I have a question about translog. So here is the situation:
I have one index with 1 primary and 1 replica shard and continuously ingesting data. If i read documentation, it says that primary and replica shards are write their operations to the translog. Cmiiw
So my question is, if there is a issue for example the cluster become yellow or red, and the primary and replica shards become unassigned, how do they recover from the translog until they have the latest data? while the translog itself is written by the shard as written in the documentation
"so each shard copy also writes operations into its transaction log known as the translog"
if the shards becomes unassigned, then it can't receive the latest data right? therefore it recovers through translog. however, the translog itself is written by the shard. so even recovering via translog can't make the shard have the latest data. if so, how will the shard catch up with its data?
If a replica shard becomes unavailable, the primary shard will continue to accept writes and write these to the transaction log.
If the primary becomes unavailable and there is a replica shard in place, this will get promoted to primary and continue accepting writes as in the first scenario.
If the primary as well as all replicas of a specific shard becomes unavailable the index will go red and no writes will be accepeted to any shards in that index. When one of the unavailable shards become available this will become the primary and the index will again accept writes.

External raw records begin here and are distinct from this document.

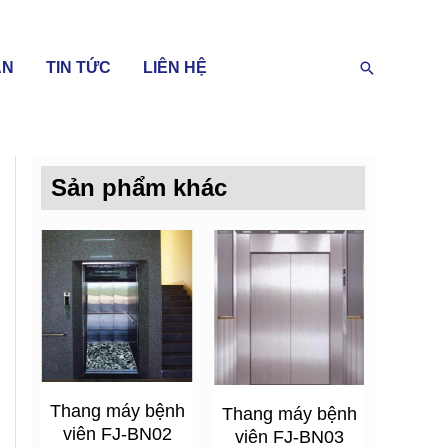
Search
ÁN
TIN TỨC
LIÊN HỆ
Sản phẩm khác
Thang máy bệnh
Thang máy bệnh
viên FJ-BN02
viên FJ-BN03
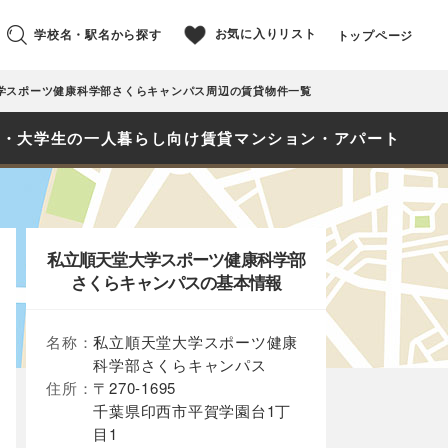
お気に入りリスト
学校名・駅名から探す
トップページ
学スポーツ健康科学部さくらキャンパス周辺の賃貸物件一覧
生・大学生の一人暮らし向け賃貸マンション・アパート
私立順天堂大学スポーツ健康科学部
さくらキャンパスの基本情報
名称：
私立順天堂大学スポーツ健康
科学部さくらキャンパス
住所：
〒270-1695
千葉県印西市平賀学園台1丁
目1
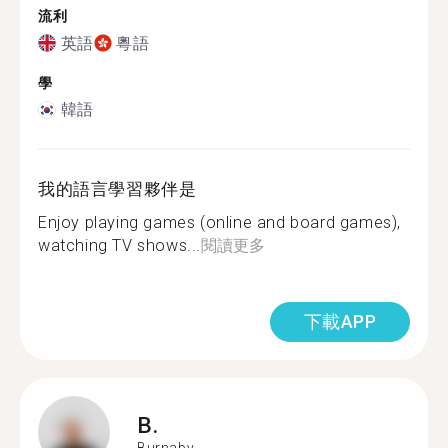
流利
英語
粵語
學
韓語
我的語言學習夥伴是
Enjoy playing games (online and board games),
watching TV shows...
閱讀更多
下載APP
B.
Burnaby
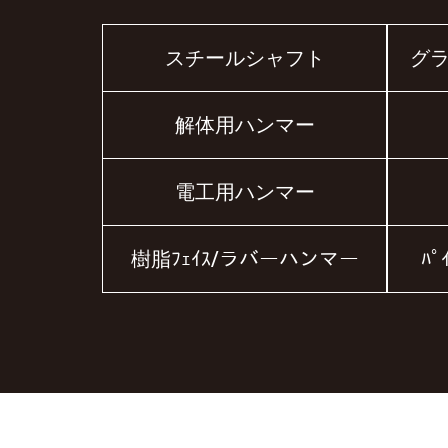
スチールシャフト
グ
解体用ハンマー
電工用ハンマー
樹脂ﾌｪｲｽ/ラバーハンマー
ﾊﾟ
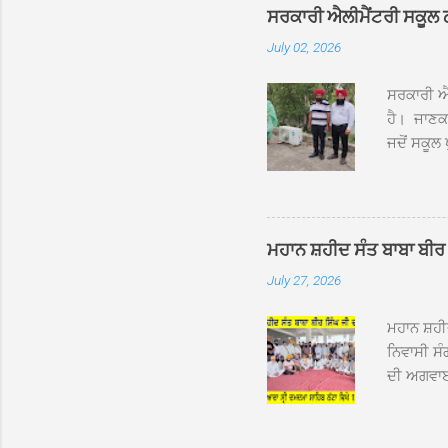
ਦਮਦਮਾ ਸਾ
ਸਰਕਾਰੀ ਐਲੀਮੈਂਟਰੀ ਸਕੂਲ ਠੱਟ
ਪ੍ਰਬੰਧਕਾਂ 
July 02, 2026
ਸਨਮਾਨ ਕੀਤ
ਨਿੱਘਾ ਸਵ
ਸਰਕਾਰੀ ਐਲ
ਹੈ। ਜਾਣਕਾ
ਜਦੋਂ ਸਕੂਲ 
ਛੱਤਾਂ ’ਤੇ
ਹੋਈਆਂ ਸਨ।
20 ਤੋਂ 30
ਸਿੰਘ ਟੋਡਰ
ਮਹਾਨ ਸ਼ਹੀਦ ਸੰਤ ਬਾਬਾ ਬੀਰ 
ਜਿਸ ਦੀ ਮਾ
July 27, 2026
ਉਨ੍ਹਾਂ ਨੇ 
ਸੰਬ...
ਮਹਾਨ ਸ਼ਹ
ਨਿਵਾਸੀ ਸੰ
ਦੀ ਅਗਵਾਈ
ਵਿਸ਼ਾਲ ਇਕ
ਹੇਠ ਹੋਈ ਜ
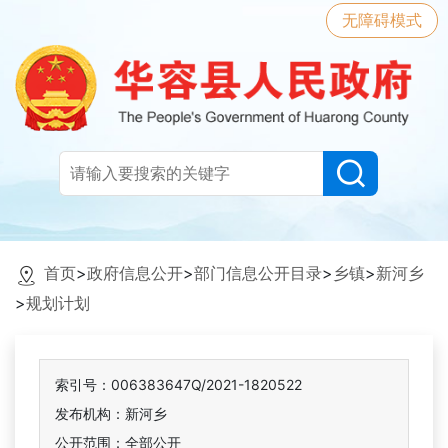
无障碍模式
首页
>
政府信息公开
>
部门信息公开目录
>
乡镇
>
新河乡
>
规划计划
索引号：006383647Q/2021-1820522
发布机构：新河乡
公开范围：全部公开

Ok, pretty clear. But i want to know one more thing. If the primary shard becomes unavailable, the replica shard become primary and accept writes. So my question is, the old primary shard, recover from which translog? because in the documentation on my first post, it said each shard, (which is primary and replica), has it's own translog. so will it recover using its own translog or using the replica's translog which obviously has the latest data?
The transaction log is a local buffer holding indexd data until a new segment can be created during a flush. Writes are sent to both primary and secondary shards and are written to each shards transaction log.
In more recent versions writes use sequence numbers, which can be used when recovery takes place and to identify what has and has not been written to segments or local transaction log.
When the failed primary shard comes back in the example we discussed, the cluster can identify it is behind the current primary shard based on the sequence numbers. It will then recover based on the current primary shard. This may include procesing the local transaction log and then receive missed writes based on sequence numbers or simply copy the whole primary shard if it is very far behind.